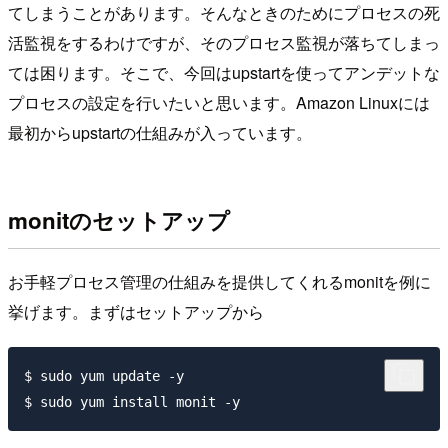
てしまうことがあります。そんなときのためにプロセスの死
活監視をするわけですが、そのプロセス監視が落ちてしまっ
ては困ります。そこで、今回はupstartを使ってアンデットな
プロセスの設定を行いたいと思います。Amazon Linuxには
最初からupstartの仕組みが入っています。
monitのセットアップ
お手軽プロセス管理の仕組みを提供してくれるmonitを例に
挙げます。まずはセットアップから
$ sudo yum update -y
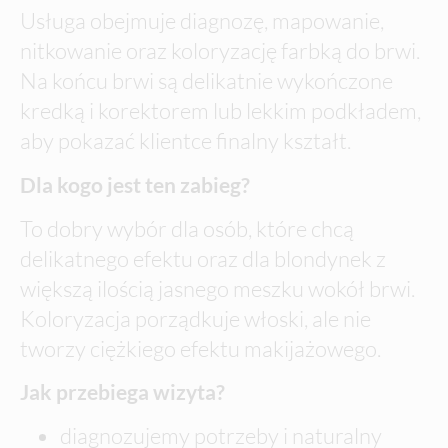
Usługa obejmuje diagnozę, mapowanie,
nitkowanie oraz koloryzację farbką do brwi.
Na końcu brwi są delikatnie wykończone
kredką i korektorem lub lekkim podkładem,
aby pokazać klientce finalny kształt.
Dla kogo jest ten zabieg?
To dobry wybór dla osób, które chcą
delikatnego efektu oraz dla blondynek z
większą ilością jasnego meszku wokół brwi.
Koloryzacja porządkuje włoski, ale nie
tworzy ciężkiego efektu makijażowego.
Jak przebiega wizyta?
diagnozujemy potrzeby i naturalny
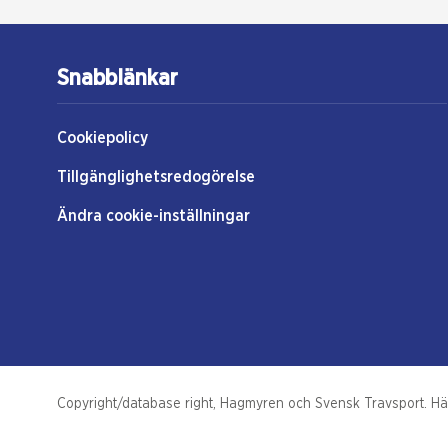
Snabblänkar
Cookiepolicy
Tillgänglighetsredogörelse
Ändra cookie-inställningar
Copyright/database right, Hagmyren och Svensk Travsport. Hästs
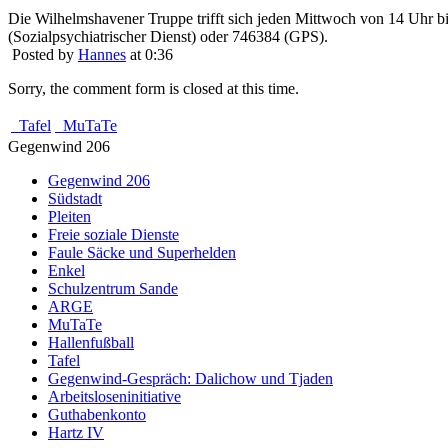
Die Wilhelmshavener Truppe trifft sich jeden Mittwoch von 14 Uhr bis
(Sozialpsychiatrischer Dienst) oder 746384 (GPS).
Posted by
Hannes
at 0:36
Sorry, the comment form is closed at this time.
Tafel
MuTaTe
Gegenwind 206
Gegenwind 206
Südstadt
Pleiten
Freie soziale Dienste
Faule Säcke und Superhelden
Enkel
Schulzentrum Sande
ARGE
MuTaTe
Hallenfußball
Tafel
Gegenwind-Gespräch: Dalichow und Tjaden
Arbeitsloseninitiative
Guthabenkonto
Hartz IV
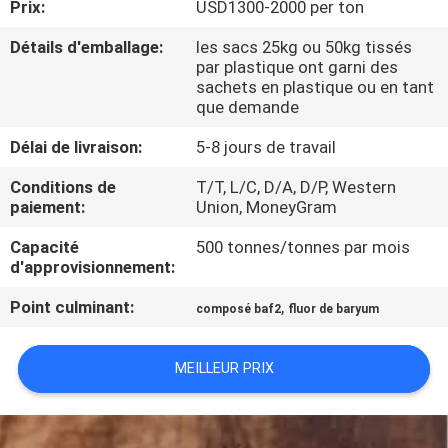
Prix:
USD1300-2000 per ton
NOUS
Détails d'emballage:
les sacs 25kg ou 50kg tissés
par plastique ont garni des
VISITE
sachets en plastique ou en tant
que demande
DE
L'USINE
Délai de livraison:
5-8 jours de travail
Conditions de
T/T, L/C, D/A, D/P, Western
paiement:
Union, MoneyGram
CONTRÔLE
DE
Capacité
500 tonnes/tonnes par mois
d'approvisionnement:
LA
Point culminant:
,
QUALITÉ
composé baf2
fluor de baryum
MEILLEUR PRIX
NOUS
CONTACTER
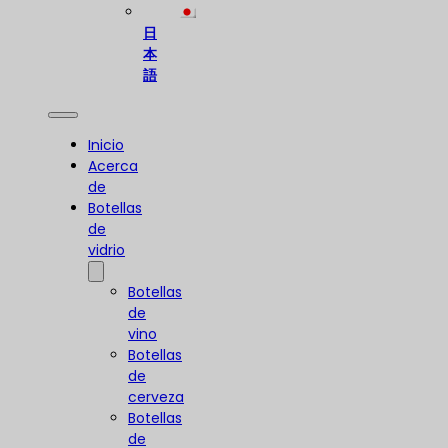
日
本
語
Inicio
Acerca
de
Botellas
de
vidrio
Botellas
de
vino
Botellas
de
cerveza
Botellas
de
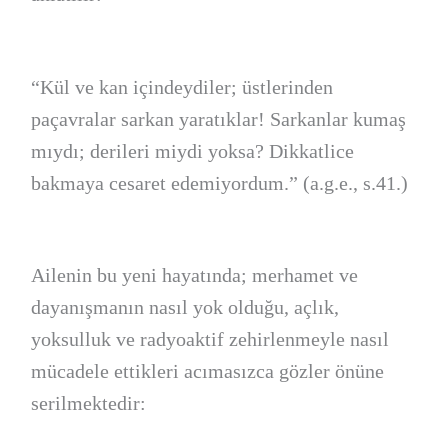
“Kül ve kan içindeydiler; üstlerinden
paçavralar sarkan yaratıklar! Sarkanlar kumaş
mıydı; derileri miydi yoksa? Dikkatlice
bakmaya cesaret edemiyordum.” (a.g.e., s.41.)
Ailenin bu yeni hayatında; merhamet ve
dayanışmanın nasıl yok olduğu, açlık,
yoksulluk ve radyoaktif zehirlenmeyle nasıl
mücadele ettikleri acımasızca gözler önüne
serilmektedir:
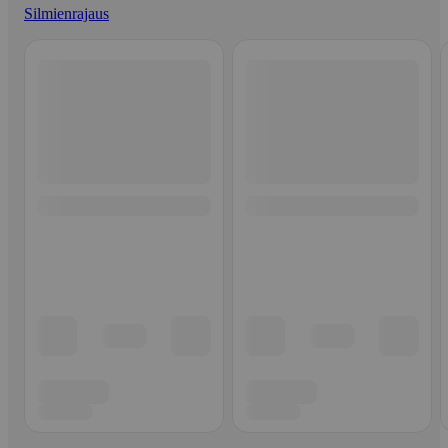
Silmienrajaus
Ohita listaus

= = =

# What is expected
Of the lines in the data, report each one containing the string "nasıl".

# Result of the exercise
dayanışmanın nasıl yok olduğu, açlık,
yoksulluk ve radyoaktif zehirlenmeyle nasıl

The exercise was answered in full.